------ Recorded information ------
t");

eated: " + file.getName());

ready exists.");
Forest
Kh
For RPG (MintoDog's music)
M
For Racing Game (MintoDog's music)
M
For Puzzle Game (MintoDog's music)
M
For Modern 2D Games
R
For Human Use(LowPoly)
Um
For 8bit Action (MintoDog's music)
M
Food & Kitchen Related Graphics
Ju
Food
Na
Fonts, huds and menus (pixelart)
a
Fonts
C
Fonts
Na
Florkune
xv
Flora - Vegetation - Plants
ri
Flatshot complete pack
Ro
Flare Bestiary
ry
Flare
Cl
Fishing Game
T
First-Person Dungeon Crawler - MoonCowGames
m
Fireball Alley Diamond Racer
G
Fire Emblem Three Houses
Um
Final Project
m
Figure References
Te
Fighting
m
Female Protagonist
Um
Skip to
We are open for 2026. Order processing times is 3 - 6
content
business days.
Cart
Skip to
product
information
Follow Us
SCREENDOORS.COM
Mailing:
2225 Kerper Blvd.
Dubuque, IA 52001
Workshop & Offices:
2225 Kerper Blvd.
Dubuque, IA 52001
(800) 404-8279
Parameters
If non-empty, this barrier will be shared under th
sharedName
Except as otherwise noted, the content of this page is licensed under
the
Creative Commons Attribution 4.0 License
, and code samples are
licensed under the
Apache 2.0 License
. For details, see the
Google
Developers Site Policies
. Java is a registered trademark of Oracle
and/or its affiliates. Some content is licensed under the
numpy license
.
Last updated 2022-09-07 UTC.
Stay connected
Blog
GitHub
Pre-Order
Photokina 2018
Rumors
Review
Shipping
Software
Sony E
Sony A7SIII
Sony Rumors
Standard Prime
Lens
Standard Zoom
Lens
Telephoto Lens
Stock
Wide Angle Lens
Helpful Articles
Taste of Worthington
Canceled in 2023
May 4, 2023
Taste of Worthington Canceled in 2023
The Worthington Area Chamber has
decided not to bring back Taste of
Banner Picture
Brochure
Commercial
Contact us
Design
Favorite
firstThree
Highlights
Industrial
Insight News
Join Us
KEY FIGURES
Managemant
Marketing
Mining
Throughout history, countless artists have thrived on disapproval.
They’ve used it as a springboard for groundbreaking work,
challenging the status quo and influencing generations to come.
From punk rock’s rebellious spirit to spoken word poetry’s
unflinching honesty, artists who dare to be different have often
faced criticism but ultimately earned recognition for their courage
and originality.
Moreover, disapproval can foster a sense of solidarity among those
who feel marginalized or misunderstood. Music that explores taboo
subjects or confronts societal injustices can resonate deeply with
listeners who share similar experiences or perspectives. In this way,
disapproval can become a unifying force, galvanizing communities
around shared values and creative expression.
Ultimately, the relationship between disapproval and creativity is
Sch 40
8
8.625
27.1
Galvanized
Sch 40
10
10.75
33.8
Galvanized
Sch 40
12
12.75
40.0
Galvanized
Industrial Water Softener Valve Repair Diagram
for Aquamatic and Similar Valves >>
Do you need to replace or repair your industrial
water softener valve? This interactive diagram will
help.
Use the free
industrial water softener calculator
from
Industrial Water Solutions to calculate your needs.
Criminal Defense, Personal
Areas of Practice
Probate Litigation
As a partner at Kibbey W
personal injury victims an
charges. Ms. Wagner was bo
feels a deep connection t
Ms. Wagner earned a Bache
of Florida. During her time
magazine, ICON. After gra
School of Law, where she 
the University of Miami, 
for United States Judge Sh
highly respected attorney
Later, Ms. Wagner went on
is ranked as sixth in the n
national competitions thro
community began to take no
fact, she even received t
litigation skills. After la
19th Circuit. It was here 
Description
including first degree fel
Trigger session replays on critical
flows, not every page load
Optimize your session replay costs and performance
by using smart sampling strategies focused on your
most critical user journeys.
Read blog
------
------ Recorded information ------
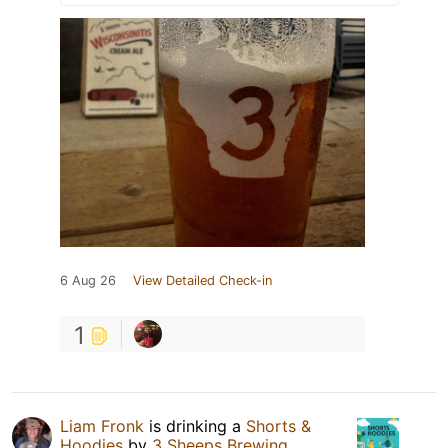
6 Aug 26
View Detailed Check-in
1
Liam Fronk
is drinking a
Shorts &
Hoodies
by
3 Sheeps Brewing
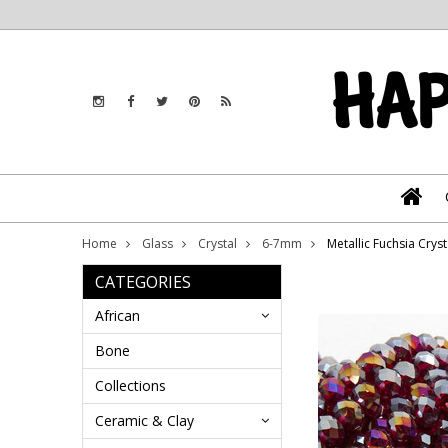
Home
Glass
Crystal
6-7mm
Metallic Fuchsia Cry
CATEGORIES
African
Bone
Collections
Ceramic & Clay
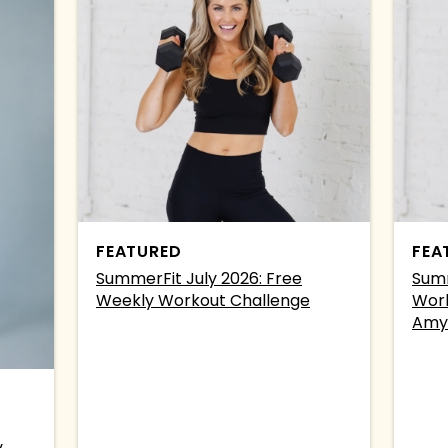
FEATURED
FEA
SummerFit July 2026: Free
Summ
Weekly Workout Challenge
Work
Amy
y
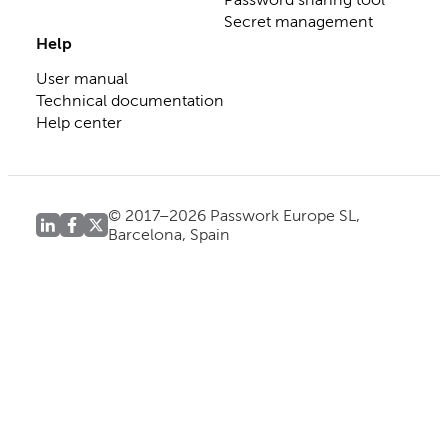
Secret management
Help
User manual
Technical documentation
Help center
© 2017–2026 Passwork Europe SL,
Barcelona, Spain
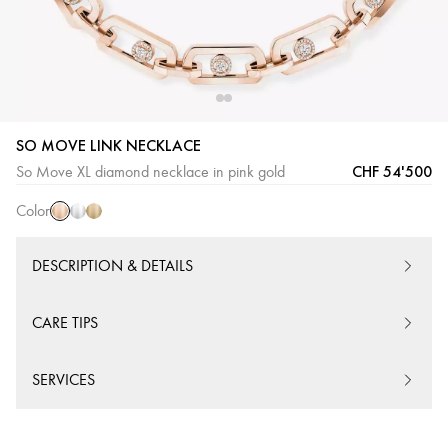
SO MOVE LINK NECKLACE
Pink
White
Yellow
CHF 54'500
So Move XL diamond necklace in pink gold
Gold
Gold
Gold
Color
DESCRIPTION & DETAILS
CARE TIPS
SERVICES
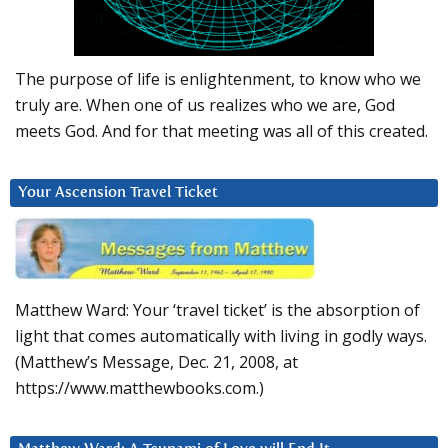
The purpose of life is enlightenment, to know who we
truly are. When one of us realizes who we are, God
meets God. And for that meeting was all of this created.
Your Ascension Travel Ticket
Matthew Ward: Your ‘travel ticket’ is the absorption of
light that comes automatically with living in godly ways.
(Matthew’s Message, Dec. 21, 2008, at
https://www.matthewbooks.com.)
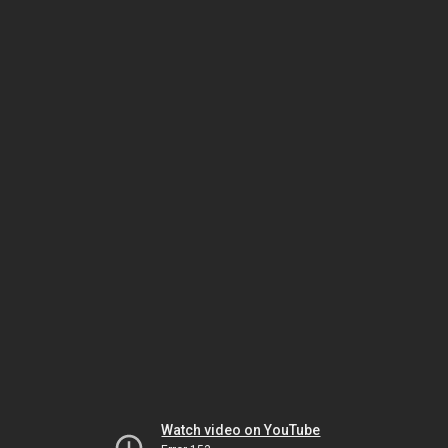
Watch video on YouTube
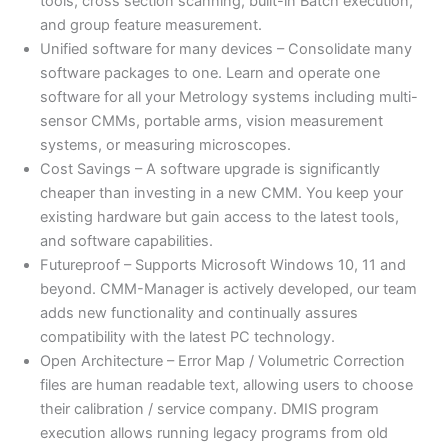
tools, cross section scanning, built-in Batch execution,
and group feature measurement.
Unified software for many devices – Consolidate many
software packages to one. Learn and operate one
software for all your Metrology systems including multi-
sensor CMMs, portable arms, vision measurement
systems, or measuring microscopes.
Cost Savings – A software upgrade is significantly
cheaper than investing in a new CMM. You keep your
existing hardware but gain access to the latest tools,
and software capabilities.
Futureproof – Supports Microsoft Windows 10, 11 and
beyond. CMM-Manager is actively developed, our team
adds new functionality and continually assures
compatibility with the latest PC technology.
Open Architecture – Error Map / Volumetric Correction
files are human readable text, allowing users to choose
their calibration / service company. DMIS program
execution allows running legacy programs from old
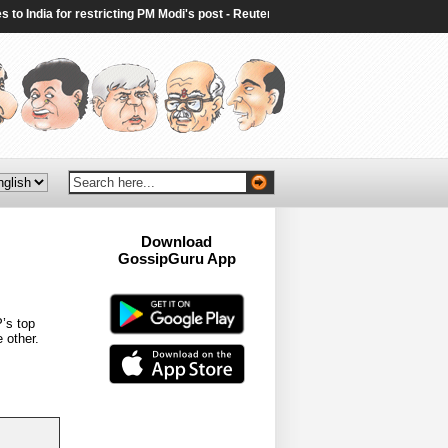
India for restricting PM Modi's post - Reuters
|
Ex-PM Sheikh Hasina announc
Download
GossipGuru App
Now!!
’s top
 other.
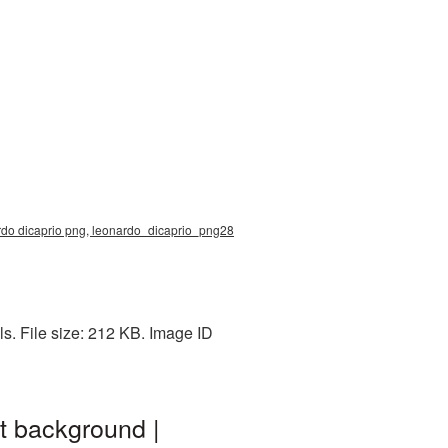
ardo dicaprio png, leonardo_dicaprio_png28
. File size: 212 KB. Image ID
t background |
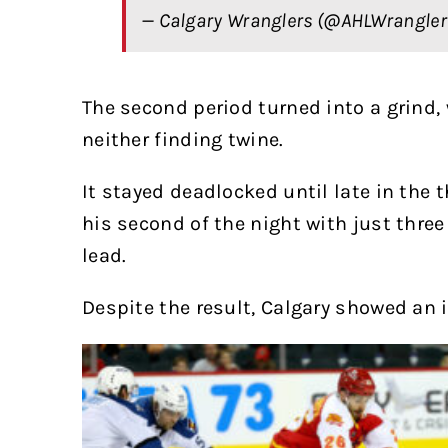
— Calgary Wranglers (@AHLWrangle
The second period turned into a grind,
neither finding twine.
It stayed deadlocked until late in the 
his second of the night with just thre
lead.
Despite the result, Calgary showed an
------
------ Recorded information ------
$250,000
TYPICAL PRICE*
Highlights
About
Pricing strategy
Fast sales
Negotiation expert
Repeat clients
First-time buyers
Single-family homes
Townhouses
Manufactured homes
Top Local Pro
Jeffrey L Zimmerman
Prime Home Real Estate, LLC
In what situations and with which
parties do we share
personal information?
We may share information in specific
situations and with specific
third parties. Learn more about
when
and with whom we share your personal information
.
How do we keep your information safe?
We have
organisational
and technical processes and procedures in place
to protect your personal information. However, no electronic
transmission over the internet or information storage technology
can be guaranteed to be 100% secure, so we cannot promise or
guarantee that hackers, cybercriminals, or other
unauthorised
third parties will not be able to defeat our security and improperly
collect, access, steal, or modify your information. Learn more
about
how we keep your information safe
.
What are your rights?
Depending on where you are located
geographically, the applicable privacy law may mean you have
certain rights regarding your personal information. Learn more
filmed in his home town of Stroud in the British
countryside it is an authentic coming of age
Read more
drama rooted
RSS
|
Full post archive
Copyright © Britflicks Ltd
------
Repeat, character for character, the lines of the material above from the line with "Final Project" through the line with "If non-empty, this".

◆ **Result of this task**
Final Project
m
Figure References
Te
Fighting
m
Female Protagonist
Um
Skip to
We are open for 2026. Order processing times is 3 - 6
content
business days.
Cart
Skip to
product
information
Follow Us
SCREENDOORS.COM
Mailing:
2225 Kerper Blvd.
Dubuque, IA 52001
Workshop & Offices:
2225 Kerper Blvd.
Dubuque, IA 52001
(800) 404-8279
Parameters
If non-empty, this barrier will be shared under th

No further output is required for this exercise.